LONDON, February 6, 2013 /PRNewswire/ --
Shipping industry
is going through rough waters. The industry is dealing with steep
decline in vessel rates due to low demand and over supply. There is
a large number of shippers competing to share the pie and the
negative impact is clearly visible through plummeting stock prices.
Consequently, companies are also saddled with ships which are
now set in docks due to lack of business. Stocks like Excel
Maritime Carriers Limited (NYSE: EXM) lost more than 50 percent of
their value in 2012. This decline is in-line with broader Baltic
Dry Index losing 50 percent in the year. DryShips Inc (NASDAQ:
DRYS) reported net loss of $51
million for its third quarter of the year. StockCall
technical analysis on Excel Maritime and DryShips are now available
for free once you sign up at
http://www.stockcall.com/research
However, there seems to be a reversal in sight. Improving
economic situation in China is
likely to be a big catalyst. Other emerging economies like
India are also likely to increase
their demands for ore and coal, which may help shipping industry
getting out of its glut.
DryShips Engages
in Deep Water Drilling
DryShips Inc. followed the industrial trend and lost a major
chunk of its market capitalization. The company is now trying to
reinvent itself as an ultra deep water driller.

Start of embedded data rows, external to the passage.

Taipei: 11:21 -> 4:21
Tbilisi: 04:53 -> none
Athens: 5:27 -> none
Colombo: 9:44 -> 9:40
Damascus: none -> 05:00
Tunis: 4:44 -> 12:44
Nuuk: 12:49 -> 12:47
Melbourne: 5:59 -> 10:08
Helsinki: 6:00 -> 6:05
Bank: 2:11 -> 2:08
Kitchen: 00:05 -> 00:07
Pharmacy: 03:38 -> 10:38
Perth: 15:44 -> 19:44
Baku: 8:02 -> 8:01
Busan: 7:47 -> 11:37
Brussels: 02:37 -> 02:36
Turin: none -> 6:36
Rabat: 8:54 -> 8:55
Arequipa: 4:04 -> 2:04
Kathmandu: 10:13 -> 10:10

For this purpose,
it also undertook acquisition of Ocean Rig. The company is also
divesting its idle ships as it sold two of its work-in-progress
tankers. The tankers are currently being built by Samsung Heavy
Industries and DryShips is reported to have paid $21.4 million in compensation to the unnamed
buyer for taking the ships off their hands. However, the divestment
will help the company to save about $100
million in capital expenditure annually. DryShips reported
46 percent increase in its third quarter operating expenses to
$307 million. Sign up now to download
the free report on DryShips at
http://www.StockCall.com/DRYS020613.pdf
Despite all the problems, DryShips is one of the leading stocks
in its sector. Its deep water drilling operations provide some
cushion against turmoil of dry shipping sector. DryShips is also
saddled with debts and is unable to generate enough resources to
pay them off. While the recent uptick in dry shipping rates is
optimistic, the company is required to look for additional revenue
streams to reduce the debt burden. However, the company has been
able to outperform most of its peers, indicating its internal
strength. Recovering shipping sector and DryShips' investment in
Ocean Rig may push this stock up this year and may provide good
returns to the investors.
Excel Maritime
Recovers in 2013
Excel Maritime Carriers Ltd. stock made a good comeback in 2013.

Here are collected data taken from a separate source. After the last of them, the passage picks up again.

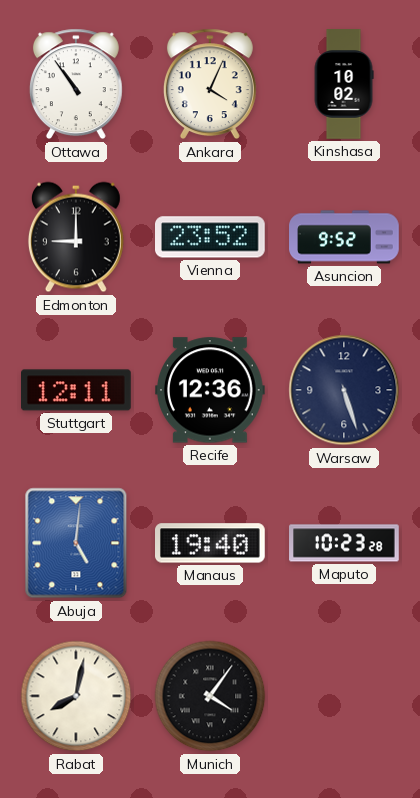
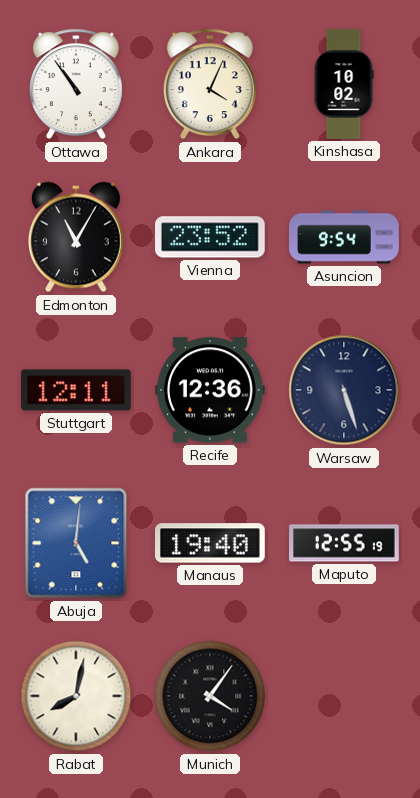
Edmonton: 9:00 -> 11:05
Asuncion: 9:52 -> 9:54
Maputo: 10:23 -> 12:55
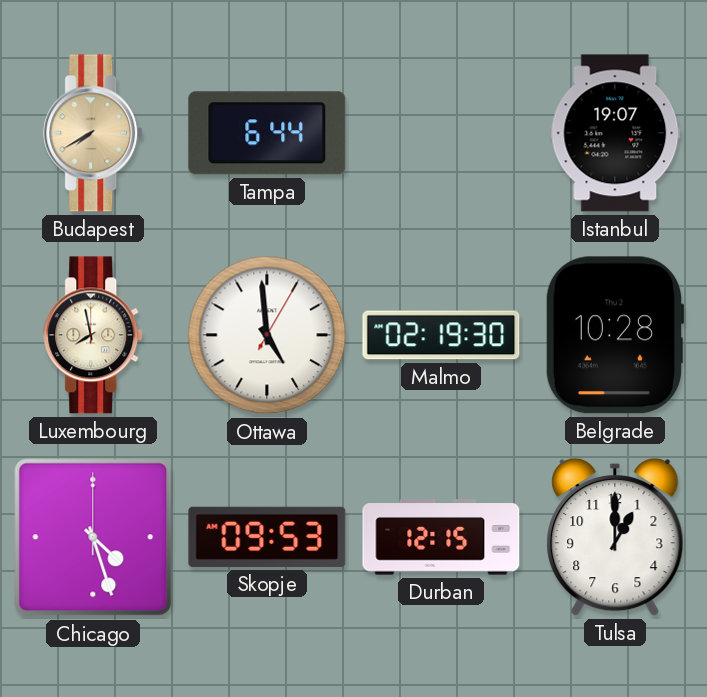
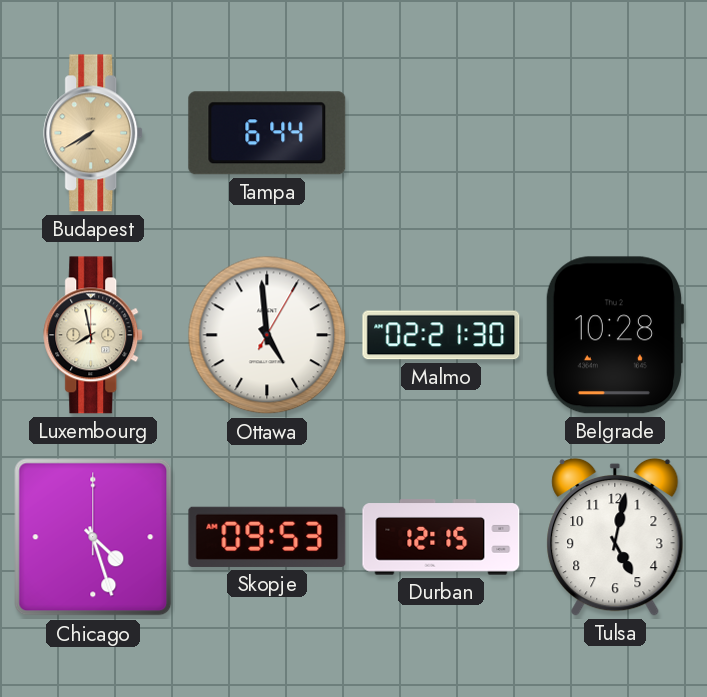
Istanbul: 19:07 -> none
Malmo: 02:19 -> 02:21
Tulsa: 1:00 -> 5:02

After experiencing massive losing streak in 2012, the stock has
appreciated 28 percent on a year-to-date basis. The company is
struggling with industry-wide issues like demand and supply
imbalance. It is also dealing with high debt burden. Excel has gone
through dire times that it had to delay announcing its third
quarter results. For the full and free technical report on Excel
Maritime, register at
http://www.StockCall.com/EXM020613.pdf
However, the stock is likely to benefit from the general
improvement in shipping sector. Though Baltic Dry Index is still in
the negative territory but it bottomed out in late second half of
2012 and now is showing signs of recovery. At the time this article
was completed, the company has not yet released its earnings. But
Excel Maritime is set to report its results today.